Your goal —
Only one stretch of the material below is wanted: everything from the line containing "We're working on so" down to the line containing "rel at Ounces", both ends included. Repeat it exactly and skip the pictures.

Supplied entries —
- - - -
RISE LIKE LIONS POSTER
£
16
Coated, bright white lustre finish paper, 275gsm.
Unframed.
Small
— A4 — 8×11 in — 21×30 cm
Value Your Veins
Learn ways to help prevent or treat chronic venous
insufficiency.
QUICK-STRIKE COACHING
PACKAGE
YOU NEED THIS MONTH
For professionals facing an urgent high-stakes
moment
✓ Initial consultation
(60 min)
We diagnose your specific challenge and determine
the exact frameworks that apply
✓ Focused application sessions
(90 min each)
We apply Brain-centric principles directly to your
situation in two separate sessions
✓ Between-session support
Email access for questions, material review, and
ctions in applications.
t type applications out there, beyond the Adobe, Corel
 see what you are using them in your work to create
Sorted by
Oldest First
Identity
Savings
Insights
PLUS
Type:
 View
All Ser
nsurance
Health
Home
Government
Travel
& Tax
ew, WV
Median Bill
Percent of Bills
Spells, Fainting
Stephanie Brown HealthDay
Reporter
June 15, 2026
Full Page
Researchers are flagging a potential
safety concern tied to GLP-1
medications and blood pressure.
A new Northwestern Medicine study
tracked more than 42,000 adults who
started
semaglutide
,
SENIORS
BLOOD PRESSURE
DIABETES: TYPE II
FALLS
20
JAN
- - - -
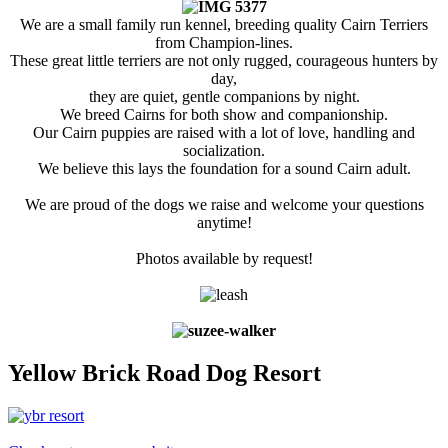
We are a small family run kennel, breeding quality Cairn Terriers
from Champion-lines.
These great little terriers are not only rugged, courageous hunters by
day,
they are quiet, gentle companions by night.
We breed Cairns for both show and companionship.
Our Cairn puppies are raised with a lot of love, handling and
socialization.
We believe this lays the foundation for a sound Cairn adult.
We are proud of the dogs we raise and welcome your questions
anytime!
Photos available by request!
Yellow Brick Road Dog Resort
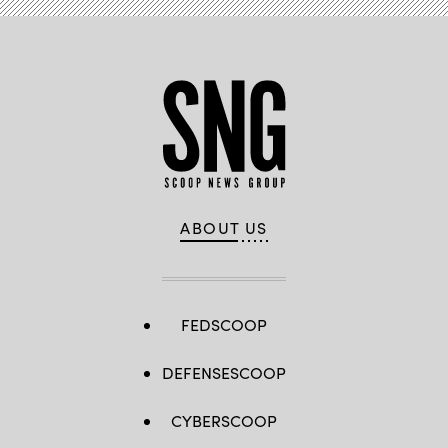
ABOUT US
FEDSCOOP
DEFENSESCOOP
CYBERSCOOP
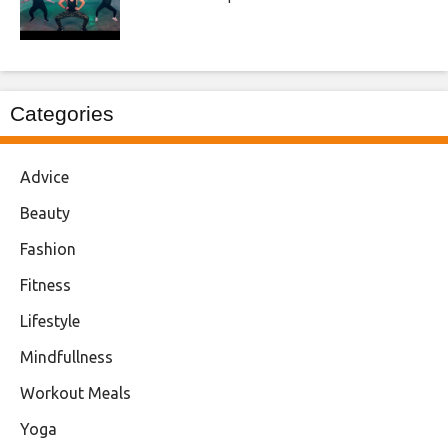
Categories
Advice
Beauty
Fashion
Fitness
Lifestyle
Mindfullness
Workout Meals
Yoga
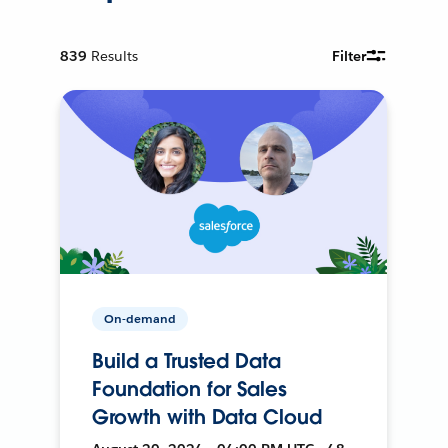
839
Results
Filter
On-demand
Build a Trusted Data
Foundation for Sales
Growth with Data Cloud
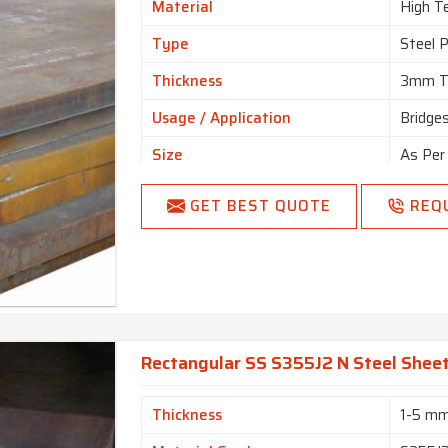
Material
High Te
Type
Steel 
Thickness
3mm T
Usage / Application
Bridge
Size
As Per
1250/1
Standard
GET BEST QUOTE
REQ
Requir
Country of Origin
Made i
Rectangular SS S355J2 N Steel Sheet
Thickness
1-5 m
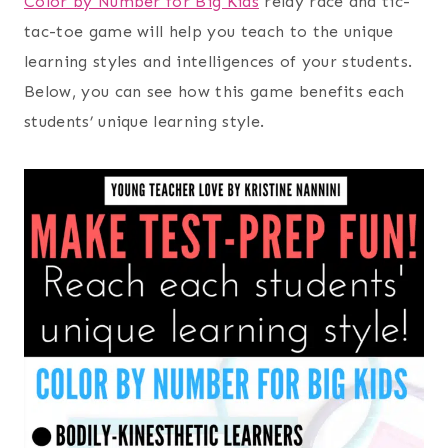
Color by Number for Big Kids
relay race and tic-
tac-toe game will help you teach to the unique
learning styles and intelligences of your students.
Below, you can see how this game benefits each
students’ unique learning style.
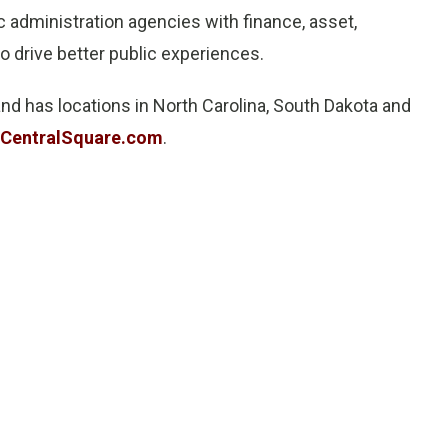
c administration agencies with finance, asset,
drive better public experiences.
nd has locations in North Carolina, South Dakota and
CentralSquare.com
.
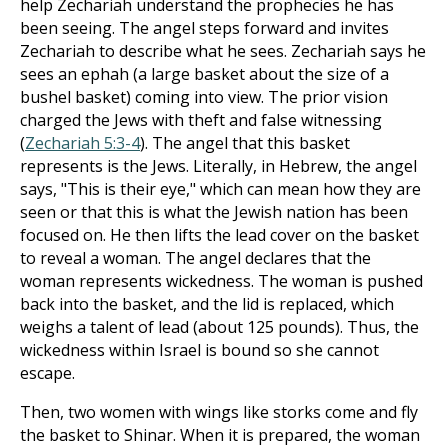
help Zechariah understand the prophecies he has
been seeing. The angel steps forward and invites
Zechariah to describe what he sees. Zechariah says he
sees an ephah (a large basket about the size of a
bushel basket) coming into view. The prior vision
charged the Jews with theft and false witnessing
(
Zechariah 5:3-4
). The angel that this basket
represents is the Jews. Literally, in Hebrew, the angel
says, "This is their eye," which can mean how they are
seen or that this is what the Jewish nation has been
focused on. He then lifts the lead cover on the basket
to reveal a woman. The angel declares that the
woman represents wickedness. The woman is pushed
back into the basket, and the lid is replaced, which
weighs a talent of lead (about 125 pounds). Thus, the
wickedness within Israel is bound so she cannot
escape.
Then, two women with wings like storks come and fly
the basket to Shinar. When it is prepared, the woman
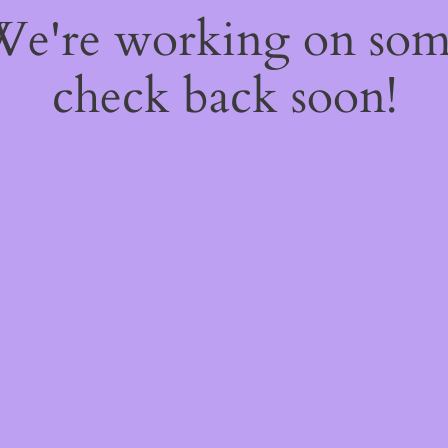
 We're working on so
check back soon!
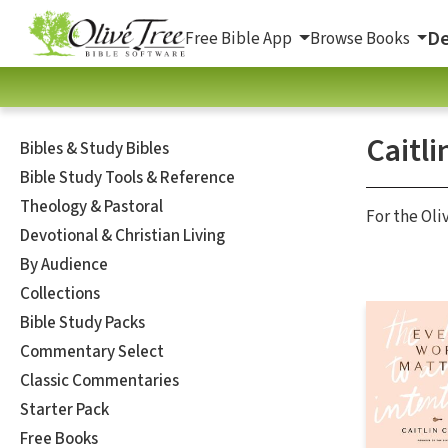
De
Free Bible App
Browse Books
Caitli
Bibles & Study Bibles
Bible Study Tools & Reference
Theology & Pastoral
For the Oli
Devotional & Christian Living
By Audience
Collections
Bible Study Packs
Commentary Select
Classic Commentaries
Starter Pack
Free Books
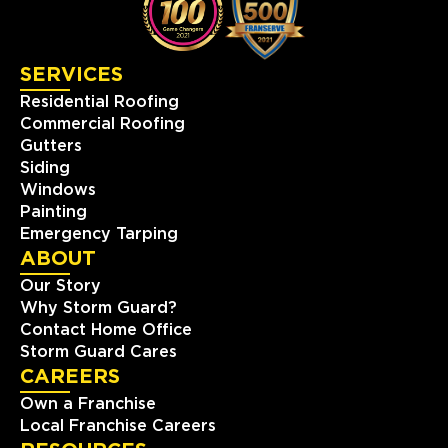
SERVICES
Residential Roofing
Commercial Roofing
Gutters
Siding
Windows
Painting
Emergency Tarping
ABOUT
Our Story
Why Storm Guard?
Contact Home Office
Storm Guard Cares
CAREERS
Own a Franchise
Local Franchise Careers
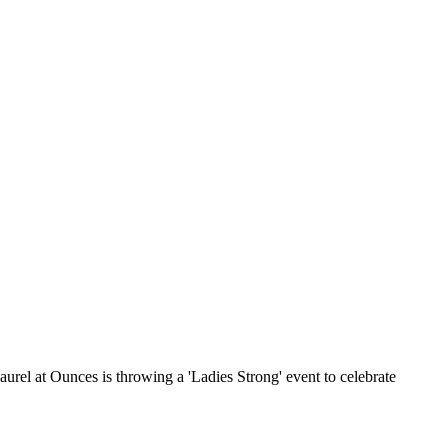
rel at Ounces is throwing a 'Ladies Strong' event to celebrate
- - - -
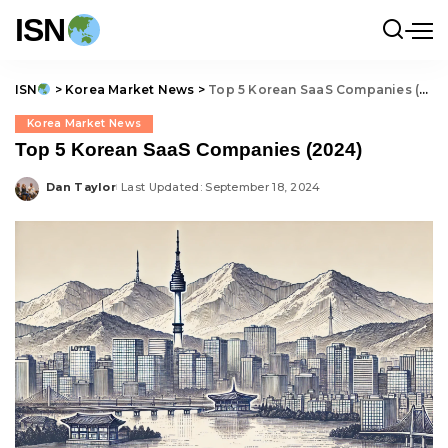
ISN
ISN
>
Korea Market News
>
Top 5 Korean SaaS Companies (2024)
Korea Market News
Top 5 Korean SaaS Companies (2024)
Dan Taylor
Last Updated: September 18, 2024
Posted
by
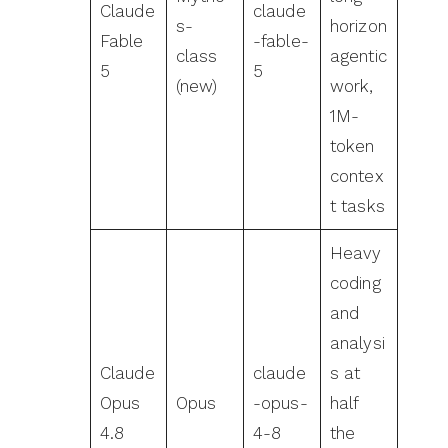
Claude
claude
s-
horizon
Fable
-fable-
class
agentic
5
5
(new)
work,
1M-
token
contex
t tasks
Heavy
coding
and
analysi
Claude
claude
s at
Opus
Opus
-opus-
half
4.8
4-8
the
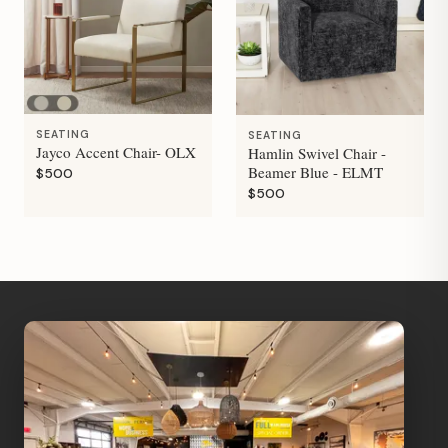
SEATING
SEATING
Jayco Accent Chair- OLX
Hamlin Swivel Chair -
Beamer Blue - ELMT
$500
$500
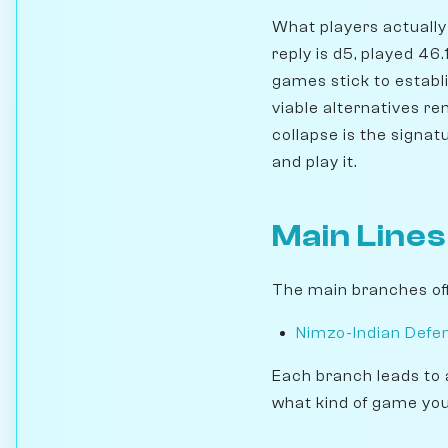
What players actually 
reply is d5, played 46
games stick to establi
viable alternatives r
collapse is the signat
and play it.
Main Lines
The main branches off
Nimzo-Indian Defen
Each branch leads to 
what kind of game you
- - - -
Result —
 We're working on so
check back soon!
De
Free Bible App
Browse Books
Caitli
Bibles & Study Bibles
Bible Study Tools & Reference
Theology & Pastoral
For the Oli
Devotional & Christian Living
By Audience
Collections
Bible Study Packs
Commentary Select
Classic Commentaries
Starter Pack
Free Books
SERVICES
Residential Roofing
Commercial Roofing
Gutters
Siding
Windows
Painting
Emergency Tarping
ABOUT
Our Story
Why Storm Guard?
Contact Home Office
Storm Guard Cares
CAREERS
Own a Franchise
Local Franchise Careers
rel at Ounces is throwing a 'Ladies Strong' event to celebrate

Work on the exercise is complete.